On Monday, OpenAI announced it has signed a seven-year, $38 billion deal to purchase cloud services from Amazon Web Services to power products like ChatGPT and Sora. It’s the corporate’s first big computing deal after a fundamental restructuring last week that gave OpenAI more operational and financial freedom from Microsoft.
The agreement gives OpenAI access to lots of of hundreds of Nvidia graphics processors to coach and run its AI models. “Scaling frontier AI requires massive, reliable compute,” OpenAI CEO Sam Altman said in an announcement. “Our partnership with AWS strengthens the broad compute ecosystem that can power this next era and produce advanced AI to everyone.”
OpenAI will reportedly use Amazon Web Services immediately, with all planned capability set to return online by the tip of 2026 and room to expand further in 2027 and beyond. Amazon plans to roll out lots of of hundreds of chips, including Nvidia’s GB200 and GB300 AI accelerators, in data clusters built to power ChatGPT’s responses, generate AI videos, and train OpenAI’s next wave of models.
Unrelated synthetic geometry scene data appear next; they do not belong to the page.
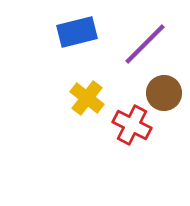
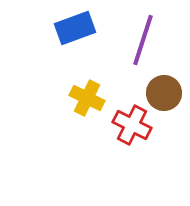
blue rectangle: moved 2 px left, 4 px up; rotated 6 degrees counterclockwise
purple line: moved 2 px left, 4 px up; rotated 27 degrees counterclockwise
yellow cross: rotated 12 degrees counterclockwise
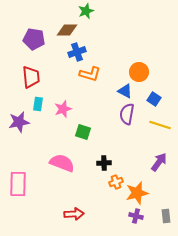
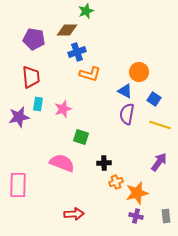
purple star: moved 5 px up
green square: moved 2 px left, 5 px down
pink rectangle: moved 1 px down
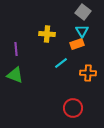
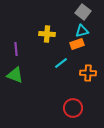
cyan triangle: rotated 48 degrees clockwise
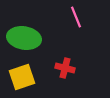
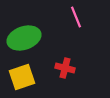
green ellipse: rotated 28 degrees counterclockwise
Wall Street apparently liked the deal, because Amazon shares hit an all-time high on Monday morning. Meanwhile, shares for long-time OpenAI investor and partner Microsoft briefly dipped following the announcement.
Massive AI compute requirements
It’s no secret that running generative AI models for lots of of tens of millions of individuals currently requires a variety of computing power. Amid chip shortages over the past few years, finding sources of that computing muscle has been tricky. OpenAI is reportedly working by itself GPU hardware to assist alleviate the strain.
But for now, the corporate needs to search out recent sources of Nvidia chips, which speed up AI computations. Altman has previously said that the corporate plans to spend $1.4 trillion to develop 30 gigawatts of computing resources, an amount that is sufficient to roughly power 25 million US homes, based on Reuters.